Microarray analysis of genes expressed in a differential manner between normal lung, and granulomas from Mtb infected NHPs at week 4 and week 13, using hierarchical (A) as well as profile based (K-means) clustering (B). Clustering was performed using Spotfire DecisionSite for Functional Genomics, using data from triplicate biological samples. The coloring scheme for the hierarchical cluster is white -no change in expression, blue – lower expression in lesion samples relative to normal lung, and red – higher expression in lesion samples relative to normal lung. The hierarchical cluster is sorted by the results obtained by dividing the dataset into 10 distinct K-means clusters, with the right column showing the identical color scheme as the k-means clusters diagram.

Figure 3. Clustering analysis of specific immune categories.

Clustering analysis represents the differences in gene expression in early and late lesions between specific immune categories: chemokines and their receptors (A), cytokines and their receptors (B), IFNγ network (C) and TNF network (D). The coloring scheme is white -no change in expression, blue – lower expression in lesion samples relative to normal lung, and red – higher expression in lesion samples relative to normal lung. Each column represents results obtained from one distinct animal.

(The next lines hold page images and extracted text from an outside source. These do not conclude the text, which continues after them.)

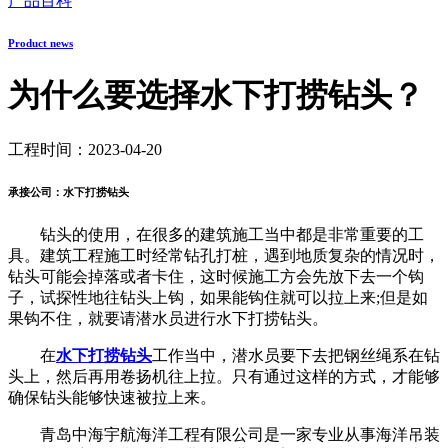
产品百科
Product news
为什么要选择水下打捞钻头？
工程时间：2023-04-20
承接公司：水下打捞钻头
钻头的使用，在很多的建筑施工当中都是非常重要的工
具。建筑工程施工时经常钻孔打桩，遇到地质复杂的情况时，
钻头可能会掉落或者卡住，这时候施工方会先放下去一个钩
子，试探性地往钻头上钩，如果能钩住就可以拉上来;但是如
果钩不住，就要请潜水员进行水下打捞钻头。
在
水下打捞钻头
工作当中，潜水员要下去把钢丝绳系在钻
头上，然后再用卷扬机往上拉。只有通过这样的方式，才能够
确保钻头能够快速被拉上来。
青岛中海宇航海洋工程有限公司是一家专业从事海洋吊装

Figure 4. Reprogramming of lesion transcriptome occurs in late, relative to early granulomas.

Venn diagrams show the degree of overlap between commonly up regulated (A) and commonly down regulated (B) genes between week 4 and week 13 granuloma lesions. Similarly, overlap is also shown between genes up regulated in week 4 granulomas and down regulated in week 13 granulomas. Genes up regulated in various analyses are represented in red while those down regulated in various analyses are represented in green. The analyses included genes induced or repressed more than 2-fold in a statistically significant manner in all three “early” relative to “late” animals.

Figure 5. Confirmation of transcriptome results by RT-PCR.

Quantitative real-time Reverse-Transcriptase (RT-PCR) arrays specific for chemokines and their receptors were used to confirm microarray results. Biologically independent samples from all three “early” and “late” animals (different from those used in microarray experiment) were pooled into two groups, and duplicate analysis performed using PCR arrays. GAPDH was used as the invariant housekeeping control for normalization. Numeric fold changes reflect the following difference: [Gene x lesion lung (week 4 or week 13) – 18S RNA lesion lung (week 4 or week 13)] – [Gene x normal lung (week 4 or week 13) – 18S RNA lesion lung (week 4 or week 13)]. The expression of CCL25 was checked by conventional SyBr green RT-PCR, using the Applied Biosystems (Foster City, CA) Fast SYBR Green kit since it was not included in the PCR array. Data was analyzed in a manner comparable to PCR-arrays.

Figure 6. Confirmation of transcriptome results by confocal microscopy.

Confocal microscopy shows differential expression of pro-inflammatory cytokines IL6 (A) and TNFα (B) in week 4 (left panels) and week 13 (right panels) lesions. Immunofluorescence was performed on tissues obtained from two animals – one “early” and one “late” animal.